Write out the entries again exactly as they are given.
++++ Record set
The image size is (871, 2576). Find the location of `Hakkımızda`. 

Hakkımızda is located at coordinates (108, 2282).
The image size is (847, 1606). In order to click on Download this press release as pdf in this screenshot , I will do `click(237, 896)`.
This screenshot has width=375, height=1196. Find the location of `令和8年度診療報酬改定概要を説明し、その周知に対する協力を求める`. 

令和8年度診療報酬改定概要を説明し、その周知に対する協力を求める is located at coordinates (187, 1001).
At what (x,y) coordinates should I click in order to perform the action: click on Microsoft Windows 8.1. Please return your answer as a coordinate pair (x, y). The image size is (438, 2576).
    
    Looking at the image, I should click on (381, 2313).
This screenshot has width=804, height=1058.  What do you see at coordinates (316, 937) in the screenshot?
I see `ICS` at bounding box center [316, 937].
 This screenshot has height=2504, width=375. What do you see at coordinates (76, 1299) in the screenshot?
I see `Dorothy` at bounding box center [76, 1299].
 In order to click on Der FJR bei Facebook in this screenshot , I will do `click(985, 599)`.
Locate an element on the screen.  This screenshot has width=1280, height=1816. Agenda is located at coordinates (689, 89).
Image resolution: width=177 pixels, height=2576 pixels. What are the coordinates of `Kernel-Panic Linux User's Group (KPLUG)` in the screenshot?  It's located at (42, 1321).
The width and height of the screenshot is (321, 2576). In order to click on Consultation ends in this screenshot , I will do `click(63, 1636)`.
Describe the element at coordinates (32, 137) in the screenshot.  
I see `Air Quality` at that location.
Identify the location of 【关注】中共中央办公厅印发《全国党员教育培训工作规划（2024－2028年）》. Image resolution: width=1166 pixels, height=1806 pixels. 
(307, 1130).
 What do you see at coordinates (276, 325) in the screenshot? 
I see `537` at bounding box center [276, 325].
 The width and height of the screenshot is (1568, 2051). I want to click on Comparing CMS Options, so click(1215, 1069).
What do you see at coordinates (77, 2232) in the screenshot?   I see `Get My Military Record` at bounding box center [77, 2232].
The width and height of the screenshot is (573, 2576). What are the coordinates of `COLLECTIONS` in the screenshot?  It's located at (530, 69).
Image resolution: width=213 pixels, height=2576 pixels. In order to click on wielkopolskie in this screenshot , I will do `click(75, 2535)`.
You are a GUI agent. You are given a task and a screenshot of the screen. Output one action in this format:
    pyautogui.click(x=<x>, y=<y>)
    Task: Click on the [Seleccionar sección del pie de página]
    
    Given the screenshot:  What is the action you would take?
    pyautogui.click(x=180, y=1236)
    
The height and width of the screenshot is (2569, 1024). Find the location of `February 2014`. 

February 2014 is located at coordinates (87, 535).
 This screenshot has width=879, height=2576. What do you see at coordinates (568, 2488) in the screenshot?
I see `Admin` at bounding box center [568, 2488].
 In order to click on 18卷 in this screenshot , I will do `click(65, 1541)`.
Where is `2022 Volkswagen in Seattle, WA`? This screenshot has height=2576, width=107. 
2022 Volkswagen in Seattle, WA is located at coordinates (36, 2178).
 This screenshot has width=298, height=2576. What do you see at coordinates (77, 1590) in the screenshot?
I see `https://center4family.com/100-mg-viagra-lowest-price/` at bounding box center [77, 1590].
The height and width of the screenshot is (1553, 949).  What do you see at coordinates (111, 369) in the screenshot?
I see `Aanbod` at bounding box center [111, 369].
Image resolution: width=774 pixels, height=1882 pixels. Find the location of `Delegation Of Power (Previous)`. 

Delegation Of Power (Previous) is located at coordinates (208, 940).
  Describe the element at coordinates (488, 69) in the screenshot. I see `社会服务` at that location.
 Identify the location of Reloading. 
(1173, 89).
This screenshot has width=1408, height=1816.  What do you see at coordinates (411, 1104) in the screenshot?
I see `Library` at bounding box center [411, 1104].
++++++++
Exercise output:
The image size is (871, 2576). Find the location of `Hakkımızda`. 

Hakkımızda is located at coordinates (108, 2282).
The image size is (847, 1606). In order to click on Download this press release as pdf in this screenshot , I will do `click(237, 896)`.
This screenshot has width=375, height=1196. Find the location of `令和8年度診療報酬改定概要を説明し、その周知に対する協力を求める`. 

令和8年度診療報酬改定概要を説明し、その周知に対する協力を求める is located at coordinates (187, 1001).
At what (x,y) coordinates should I click in order to perform the action: click on Microsoft Windows 8.1. Please return your answer as a coordinate pair (x, y). The image size is (438, 2576).
    
    Looking at the image, I should click on (381, 2313).
This screenshot has width=804, height=1058.  What do you see at coordinates (316, 937) in the screenshot?
I see `ICS` at bounding box center [316, 937].
 This screenshot has height=2504, width=375. What do you see at coordinates (76, 1299) in the screenshot?
I see `Dorothy` at bounding box center [76, 1299].
 In order to click on Der FJR bei Facebook in this screenshot , I will do `click(985, 599)`.
Locate an element on the screen.  This screenshot has width=1280, height=1816. Agenda is located at coordinates (689, 89).
Image resolution: width=177 pixels, height=2576 pixels. What are the coordinates of `Kernel-Panic Linux User's Group (KPLUG)` in the screenshot?  It's located at (42, 1321).
The width and height of the screenshot is (321, 2576). In order to click on Consultation ends in this screenshot , I will do `click(63, 1636)`.
Describe the element at coordinates (32, 137) in the screenshot.  
I see `Air Quality` at that location.
Identify the location of 【关注】中共中央办公厅印发《全国党员教育培训工作规划（2024－2028年）》. Image resolution: width=1166 pixels, height=1806 pixels. 
(307, 1130).
 What do you see at coordinates (276, 325) in the screenshot? 
I see `537` at bounding box center [276, 325].
 The width and height of the screenshot is (1568, 2051). I want to click on Comparing CMS Options, so click(1215, 1069).
What do you see at coordinates (77, 2232) in the screenshot?   I see `Get My Military Record` at bounding box center [77, 2232].
The width and height of the screenshot is (573, 2576). What are the coordinates of `COLLECTIONS` in the screenshot?  It's located at (530, 69).
Image resolution: width=213 pixels, height=2576 pixels. In order to click on wielkopolskie in this screenshot , I will do `click(75, 2535)`.
You are a GUI agent. You are given a task and a screenshot of the screen. Output one action in this format:
    pyautogui.click(x=<x>, y=<y>)
    Task: Click on the [Seleccionar sección del pie de página]
    
    Given the screenshot:  What is the action you would take?
    pyautogui.click(x=180, y=1236)
    
The height and width of the screenshot is (2569, 1024). Find the location of `February 2014`. 

February 2014 is located at coordinates (87, 535).
 This screenshot has width=879, height=2576. What do you see at coordinates (568, 2488) in the screenshot?
I see `Admin` at bounding box center [568, 2488].
 In order to click on 18卷 in this screenshot , I will do `click(65, 1541)`.
Where is `2022 Volkswagen in Seattle, WA`? This screenshot has height=2576, width=107. 
2022 Volkswagen in Seattle, WA is located at coordinates (36, 2178).
 This screenshot has width=298, height=2576. What do you see at coordinates (77, 1590) in the screenshot?
I see `https://center4family.com/100-mg-viagra-lowest-price/` at bounding box center [77, 1590].
The height and width of the screenshot is (1553, 949).  What do you see at coordinates (111, 369) in the screenshot?
I see `Aanbod` at bounding box center [111, 369].
Image resolution: width=774 pixels, height=1882 pixels. Find the location of `Delegation Of Power (Previous)`. 

Delegation Of Power (Previous) is located at coordinates (208, 940).
  Describe the element at coordinates (488, 69) in the screenshot. I see `社会服务` at that location.
 Identify the location of Reloading. 
(1173, 89).
This screenshot has width=1408, height=1816.  What do you see at coordinates (411, 1104) in the screenshot?
I see `Library` at bounding box center [411, 1104].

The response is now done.